Blood Vessel Geometry Synthesis using Generative Adversarial Networks

12 Apr 2018  ·  Jelmer M. Wolterink, Tim Leiner, Ivana Isgum ·

Computationally synthesized blood vessels can be used for training and evaluation of medical image analysis applications. We propose a deep generative model to synthesize blood vessel geometries, with an application to coronary arteries in cardiac CT angiography (CCTA). In the proposed method, a Wasserstein generative adversarial network (GAN) consisting of a generator and a discriminator network is trained.
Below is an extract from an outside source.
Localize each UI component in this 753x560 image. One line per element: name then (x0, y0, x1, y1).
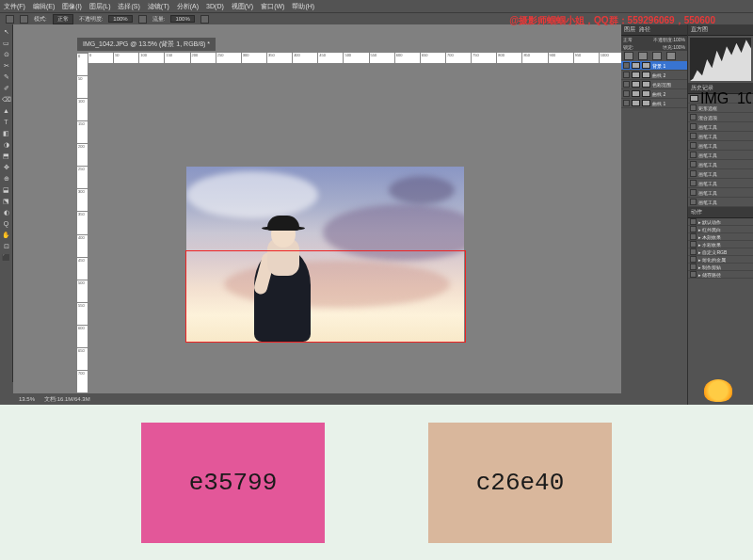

While the generator tries to synthesize realistic blood vessel geometries, the discriminator tries to distinguish synthesized geometries from those of real blood vessels. Both real and synthesized blood vessel geometries are parametrized as 1D signals based on the central vessel axis. The generator can optionally be provided with an attribute vector to synthesize vessels with particular characteristics. The GAN was optimized using a reference database with parametrizations of 4,412 real coronary artery geometries extracted from CCTA scans. After training, plausible coronary artery geometries could be synthesized based on random vectors sampled from a latent space. A qualitative analysis showed strong similarities between real and synthesized coronary arteries. A detailed analysis of the latent space showed that the diversity present in coronary artery anatomy was accurately captured by the generator. Results show that Wasserstein generative adversarial networks can be used to synthesize blood vessel geometries.